'Mothership' suspected of carrying €100m worth of cocaine searched off Kerry coast

One man, aged 28, was arrested from the suspected mothership which was intercepted in the Shannon estuary on Wednesday
'Mothership' suspected of carrying €100m worth of cocaine searched off Kerry coast

The men were arrested at 5.20am on Monday on their way back from Meenogahane pier, near Ballyheigue, in a Land Rover. Picture: Domnick Walsh/Eye Focus LTD

A "mothership" suspected of being used to traffic drugs — possibly up to €100m worth of cocaine — off the Kerry coast was being searched by gardaí and customs officers on Thursday.

Five people have been arrested so far in connection with the suspected drug trafficking operation.

No one was charged as of Thursday evening, but gardaí have gathered significant evidence in the case.

Multiple phones seized in the operation include “a highly encrypted device that we see at the highest level of international crime”, Chief Superintendent Séamus Boland of the Garda National Drugs and Organised Crime Bureau (GNDOCB) told a Kerry court this week. Phones and CCTV are currently being analysed in the investigation.

The so-called mothership is understood be some 200m in length and to have come from Brazil.

One man, aged 28, was arrested from the suspected mothership which was intercepted in the Shannon estuary on Wednesday. He was arrested on suspicion of facilitating or enhancing a criminal organisation to commit a serious offence, contrary to Section 72 of the Criminal Justice Act 2006, and has been detained at a garda station in Co Clare.

Four other men remained under questioning by gardaí in Killarney and Tralee on Thursday evening. They were arrested in the early hours of Monday on suspicion of assisting organised crime in the importation of controlled drugs from a mothership off the coast of Kerry.

Detention extended

At a special sitting of Killarney District Court on Tuesday night, their period of detention was extended until Friday evening. The men are aged 30, 31, 39 and 45.

One of the men has an address in Derry, one is a Serbian national with an address in Manchester, and two men have addresses in Glasgow.

The men were arrested at 5.20am on Monday on their way back from Meenogahane pier, near Ballyheigue, in a Land Rover. They had left the pier after midnight in a rigid inflatable boat that had been fitted with powerful engines.

They were arrested under Section 72 of the Criminal Justice Act 2006 on suspicion of enhancing or facilitating the ability of a criminal organisation to commit a serious offence, namely the importation and possession for supply of controlled drugs.

Night vision equipment, several phones, and highly encrypted devices were seized by gardaí. No drugs have been seized.

Investigators now believe that a substantial shipment of drugs, valued at up to €100m, was transferred from a mothership to a smaller vessel off the Kerry coast in the early hours of Monday morning.
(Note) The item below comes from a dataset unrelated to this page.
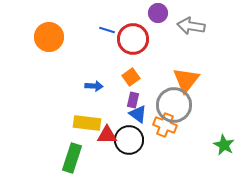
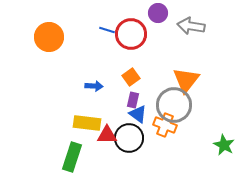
red circle: moved 2 px left, 5 px up
black circle: moved 2 px up
green rectangle: moved 1 px up
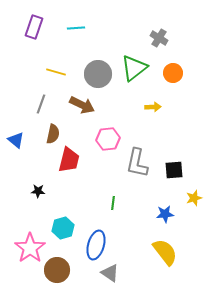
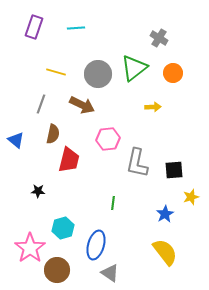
yellow star: moved 3 px left, 1 px up
blue star: rotated 24 degrees counterclockwise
The transfer is believed to have taken place a significant distance offshore.

Collaborative efforts

Vast resources are being deployed, and investigating gardaí are liaising with a number of international police agencies — including Interpol, Europol, maritime crime investigators in Portugal, and British agencies.
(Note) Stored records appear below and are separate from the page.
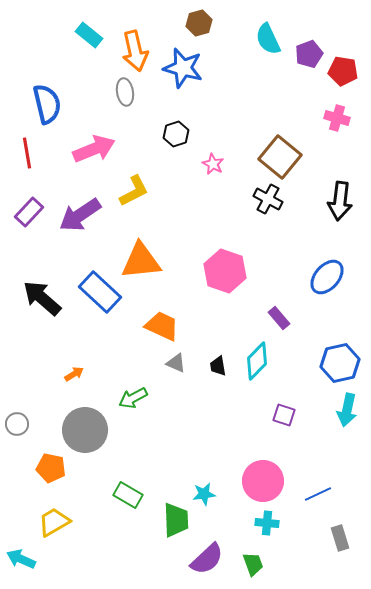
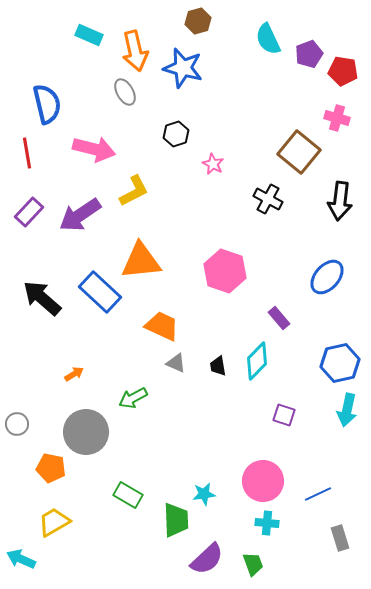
brown hexagon at (199, 23): moved 1 px left, 2 px up
cyan rectangle at (89, 35): rotated 16 degrees counterclockwise
gray ellipse at (125, 92): rotated 20 degrees counterclockwise
pink arrow at (94, 149): rotated 36 degrees clockwise
brown square at (280, 157): moved 19 px right, 5 px up
gray circle at (85, 430): moved 1 px right, 2 px down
The operation was intelligence-led, with MAOC-N — a European forum to tackle illicit drug trafficking based in Lisbon — sharing information on the suspected drug trafficking operation with Irish authorities, it is understood.

The 200m-long cargo vessel came from Brazil, it is understood. A ship of this size would generally take 15 to 20 crew.

The boat may have left Brazil without any suspected drug cargo, with drugs possibly loaded by traffickers while the ship was at sea.

Motherships are now known to travel internationally, dropping off drugs to smaller vessels or ejecting them into the water at agreed positions to be collected by smaller boats. Drugs can be passed between smaller boats while at sea in a bid to evade authorities.

It has been suspected that criminals have targeted the Irish coast, particularly the West, as it is not heavily patrolled and small boats can easily leave the shore at night to make collections from larger motherships with limited chances that they will be detected by authorities.